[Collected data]
=== Begin Enclosure ===
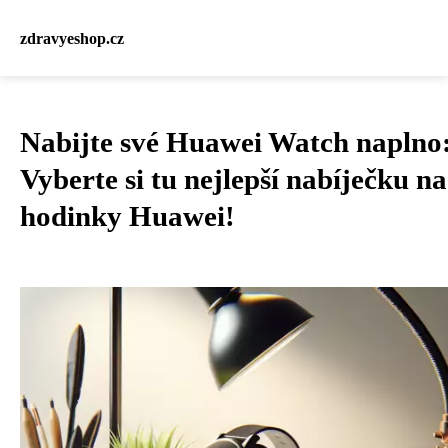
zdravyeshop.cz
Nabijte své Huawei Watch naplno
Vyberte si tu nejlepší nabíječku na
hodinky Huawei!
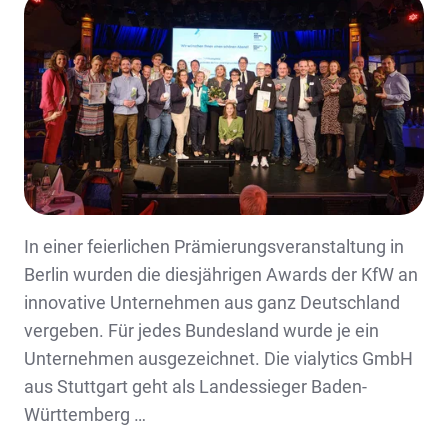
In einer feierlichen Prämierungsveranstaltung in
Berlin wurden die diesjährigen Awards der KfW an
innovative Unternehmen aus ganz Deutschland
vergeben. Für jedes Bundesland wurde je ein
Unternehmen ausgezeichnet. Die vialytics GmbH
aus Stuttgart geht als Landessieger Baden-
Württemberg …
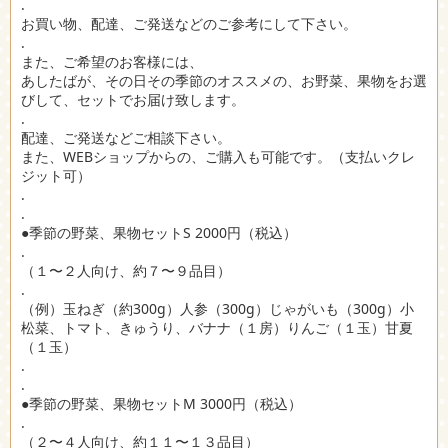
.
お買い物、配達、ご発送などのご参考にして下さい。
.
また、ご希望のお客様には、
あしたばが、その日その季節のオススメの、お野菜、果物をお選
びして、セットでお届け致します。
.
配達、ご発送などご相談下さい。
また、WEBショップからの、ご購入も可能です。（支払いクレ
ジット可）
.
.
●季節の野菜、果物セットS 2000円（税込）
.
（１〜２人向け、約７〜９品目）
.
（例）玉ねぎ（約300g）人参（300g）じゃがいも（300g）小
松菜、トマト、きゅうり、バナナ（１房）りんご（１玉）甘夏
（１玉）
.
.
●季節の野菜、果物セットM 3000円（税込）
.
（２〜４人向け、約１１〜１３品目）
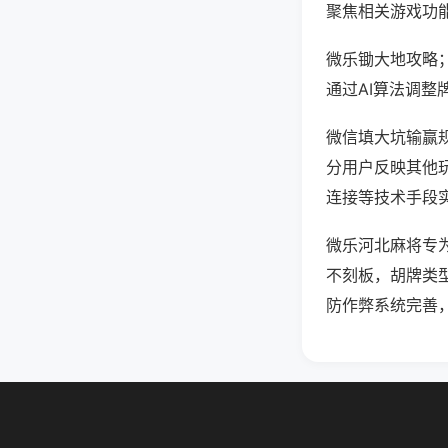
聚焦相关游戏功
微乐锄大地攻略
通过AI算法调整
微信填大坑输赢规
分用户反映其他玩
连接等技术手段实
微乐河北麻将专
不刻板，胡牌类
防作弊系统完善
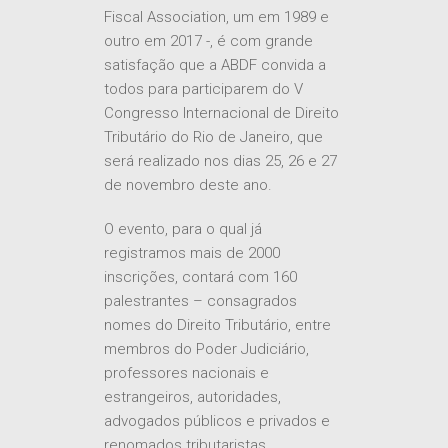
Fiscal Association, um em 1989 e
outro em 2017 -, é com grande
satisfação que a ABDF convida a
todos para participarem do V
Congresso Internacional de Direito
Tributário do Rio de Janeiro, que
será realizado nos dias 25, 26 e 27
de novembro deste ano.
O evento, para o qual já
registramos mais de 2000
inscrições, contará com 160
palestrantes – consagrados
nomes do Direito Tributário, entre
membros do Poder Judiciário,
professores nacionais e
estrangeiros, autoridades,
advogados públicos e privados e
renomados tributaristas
=== End Enclosure ===
### TASK INSTRUCTIONS
Could you return all the entries exactly as they appear, minus the pictures?

### PROBLEM SOLUTION
zdravyeshop.cz
Nabijte své Huawei Watch naplno
Vyberte si tu nejlepší nabíječku na
hodinky Huawei!
In einer feierlichen Prämierungsveranstaltung in
Berlin wurden die diesjährigen Awards der KfW an
innovative Unternehmen aus ganz Deutschland
vergeben. Für jedes Bundesland wurde je ein
Unternehmen ausgezeichnet. Die vialytics GmbH
aus Stuttgart geht als Landessieger Baden-
Württemberg …
.
お買い物、配達、ご発送などのご参考にして下さい。
.
また、ご希望のお客様には、
あしたばが、その日その季節のオススメの、お野菜、果物をお選
びして、セットでお届け致します。
.
配達、ご発送などご相談下さい。
また、WEBショップからの、ご購入も可能です。（支払いクレ
ジット可）
.
.
●季節の野菜、果物セットS 2000円（税込）
.
（１〜２人向け、約７〜９品目）
.
（例）玉ねぎ（約300g）人参（300g）じゃがいも（300g）小
松菜、トマト、きゅうり、バナナ（１房）りんご（１玉）甘夏
（１玉）
.
.
●季節の野菜、果物セットM 3000円（税込）
.
（２〜４人向け、約１１〜１３品目）
聚焦相关游戏功
微乐锄大地攻略
通过AI算法调整
微信填大坑输赢规
分用户反映其他玩
连接等技术手段实
微乐河北麻将专
不刻板，胡牌类
防作弊系统完善
Fiscal Association, um em 1989 e
outro em 2017 -, é com grande
satisfação que a ABDF convida a
todos para participarem do V
Congresso Internacional de Direito
Tributário do Rio de Janeiro, que
será realizado nos dias 25, 26 e 27
de novembro deste ano.
O evento, para o qual já
registramos mais de 2000
inscrições, contará com 160
palestrantes – consagrados
nomes do Direito Tributário, entre
membros do Poder Judiciário,
professores nacionais e
estrangeiros, autoridades,
advogados públicos e privados e
renomados tributaristas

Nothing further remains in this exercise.